While the skilled nursing industry worried about the rise of accountable care organizations (ACOs), managed Medicare plans slowly established a firm foothold that isn’t going anywhere soon.
“The growth of ACOs and bundled payments has kind of leveled off,” Jill Kreuger, president and CEO of pharmacy and rehab solutions provider Symbria said at LeadingAge Illinois’s annual conference in Schaumburg, Ill. last week. “But what I have seen, for the first time in my life here, is rapidly accelerating managed care penetration.”
According to Krueger, one Symbria therapy client told her: “We’re just getting clobbered by managed care.”
Managed Medicare uptake has reached about 33% nationwide, with the Congressional Budget Office predicting increases of about 4% per year. But Avalere Health, a Washington, D.C.-based health care consulting firm, projects a faster rate of 6% to 7% per year — making 50% penetration a near-term possibility.
“Fifty percent of your potential business in the post-acute care space is being managed by somebody who really cares about the bottom line — and won’t be afraid to try to squeeze people,” Niall Brennan, president of the Health Care Cost Institute, said at another industry event last month.
Managed Medicare has accelerated the narrowing of networks in skilled nursing, Krueger said, in which acute providers refer their patients to a smaller and smaller bunch of skilled nursing facilities.
“The top five nursing homes are getting more and more patients, and the others are getting fewer and fewer,” she said.
Krueger emphasized the importance of improving outcomes and bringing the data to prove it, as SNFs compete against each other for shrinking hospital referrals.
“Managed care, what do they care about? Readmissions, length of stay — because the managed care players get a flat amount,” she said. “The single most expensive thing you can do is send someone back to the hospital. Bar none, that’s where the money is.”
Risk and reward
A lot of providers and thinkers in the space talk about data, but determining the exact metrics to follow is just as essential as setting up a reliable collection system.
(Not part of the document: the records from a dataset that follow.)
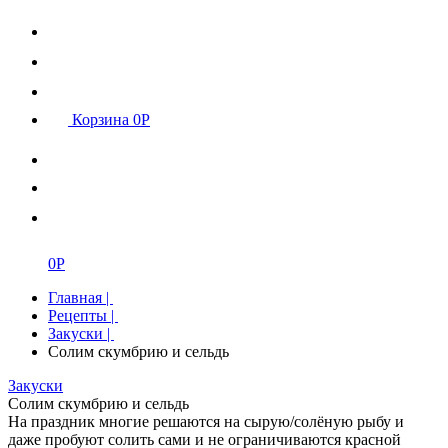
Корзина
0
Р
0
Р
Главная
|
Рецепты
|
Закуски
|
Солим скумбрию и сельдь
Закуски
Солим скумбрию и сельдь
​​На праздник многие решаются на сырую/солёную рыбу и
даже пробуют солить сами и не ограничиваются красной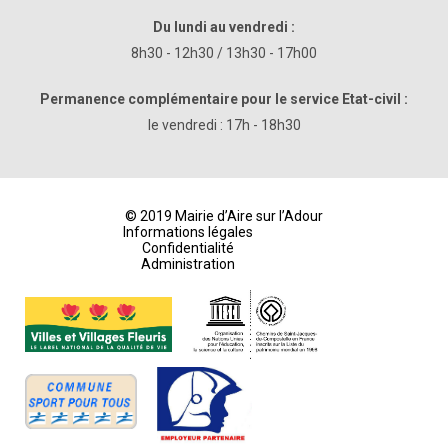
Du lundi au vendredi :
8h30 - 12h30 / 13h30 - 17h00
Permanence complémentaire pour le service Etat-civil :
le vendredi : 17h - 18h30
© 2019 Mairie d’Aire sur l’Adour
Informations légales
Confidentialité
Administration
John Glover, chief operating officer of continuing care retirement community (CCRC) operator Franciscan Ministries, took an active approach, setting out to find the most common metrics that post-acute care networks and accountable care organizations used to select their partners.
The top five consisted of star rating from the Centers for Medicare & Medicaid Services (CMS), length of stay, seven-day readmission rates, 30-day readmission rates, and home care capture rate. But Glover noted that even after identifying the important data points to monitor, there’s still a catch.
“The criterion or benchmark for each of those can vary greatly from one post-acute network or ACO,” he said.
For instance, the Franciscan Health network in Indiana has a length-of-stay benchmark of 14 to 17 days. For Advocate Health Care in northern Illinois, that figure is just 11. 2 days, Glover said.
In addition, tracking all that data isn’t useful without signing up to take on some of the risks associated with missing those benchmarks. While Glover noted that under the new Bundled Payments for Care Improvement (BPCI) model, post-acute facilities can’t take the lead, SNFs can still offer to take on some of the potential downsides from hospitals and physician groups — and reap a potentially higher reward for producing better-than-expected results.
“We have to be willing to enter into risk-taking agreements,” he said. “It’s all about taking risk. If we’re not open to entering into risk, we are not going to be successful in the future health care environment.”